The Diocese of Orange County updates its 2004 list of priests “removed from the ministry amid credible allegations of sexual abuse.” The Archdiocese of Los Angeles has updated its massive list of priest offenders in the wake of its seminal $660 million settlement with victims back in 2007, recently announcing the imminent disclosure of new names “since the last update.” The Diocese of San Diego “regularly updates” the list of criminal wrongdoers it has published for more than a decade.
And now there is the Diocese of San Bernardino County, which just last week released the names of 34 priests that church authorities concede molested child victims from the 1970s onward. That list follows previously provided information on perpetrators abusing children in decades before the diocese was established. In a video posted last week, Bishop Gerald Brown referred to what he termed a “shameful chapter” in church history.
Legions of critics might label that depiction as revisionist history, opting to categorize the tale of steady molestation over many decades as a “book” instead.
Or perhaps a tome. We noted in a recent blog post the flatly “awful news” surrounding the tale of hundreds of priests molesting at least 1,000 children for scores of years in Pennsylvania parishes (please see our August 20 entry).
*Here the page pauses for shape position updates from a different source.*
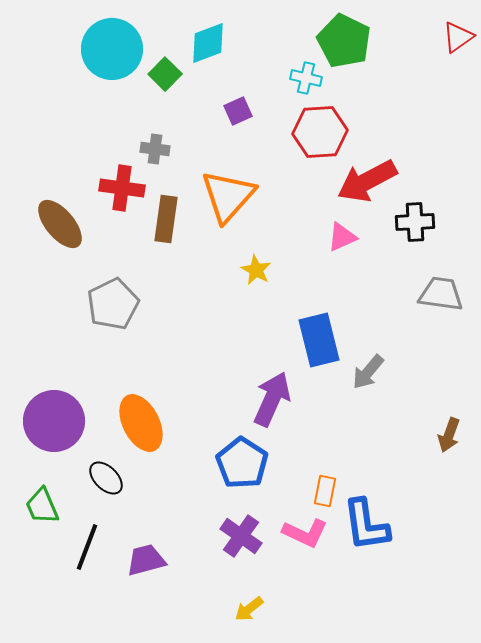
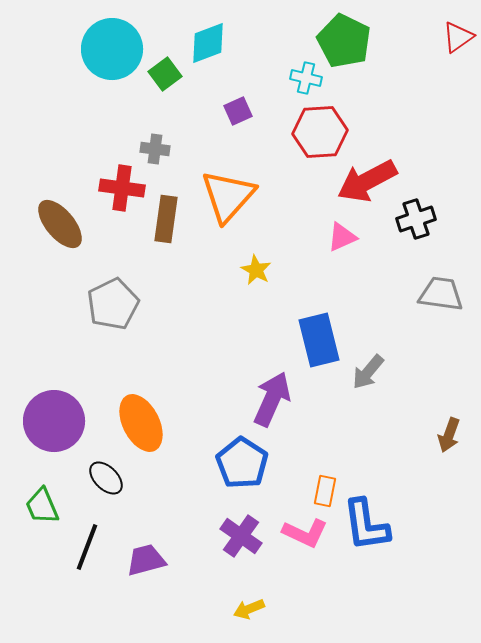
green square: rotated 8 degrees clockwise
black cross: moved 1 px right, 3 px up; rotated 15 degrees counterclockwise
yellow arrow: rotated 16 degrees clockwise
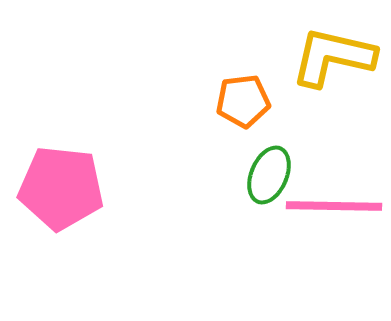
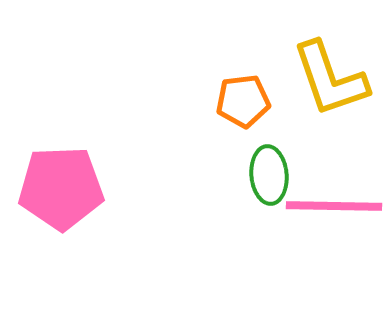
yellow L-shape: moved 3 px left, 22 px down; rotated 122 degrees counterclockwise
green ellipse: rotated 28 degrees counterclockwise
pink pentagon: rotated 8 degrees counterclockwise
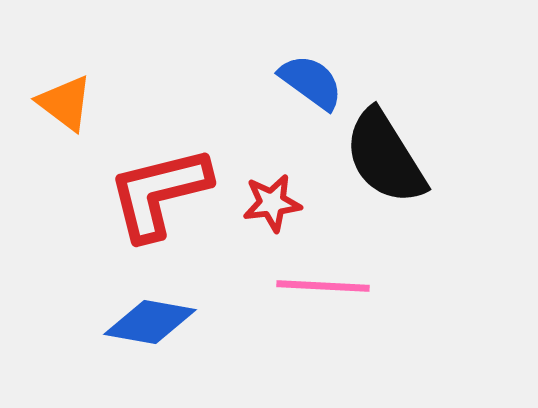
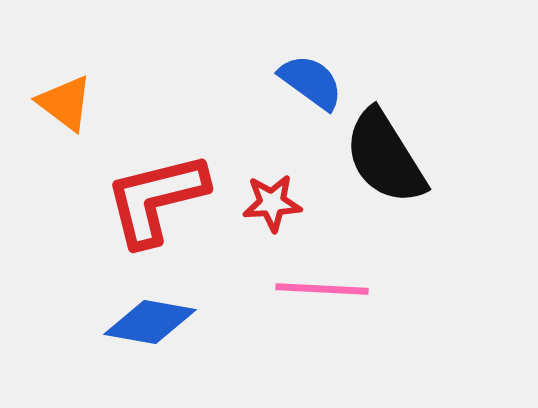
red L-shape: moved 3 px left, 6 px down
red star: rotated 4 degrees clockwise
pink line: moved 1 px left, 3 px down
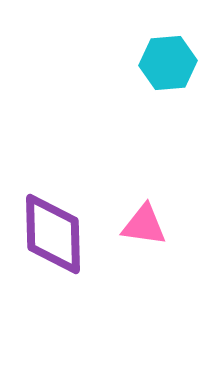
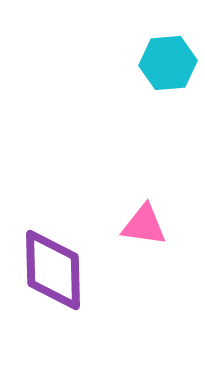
purple diamond: moved 36 px down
That story is merely one news bite among many, being supplemented by mass-abuse incidents occurring across the world, from Australia to Ireland and spanning multiple parishes in the United States.
A telling and sad addendum to the recent San Bernardino-linked disclosure spotlights the fact that the diocese there has felt it necessary to establish an Office of Child and Youth Protection to safeguard against church officials’ predatory behavior.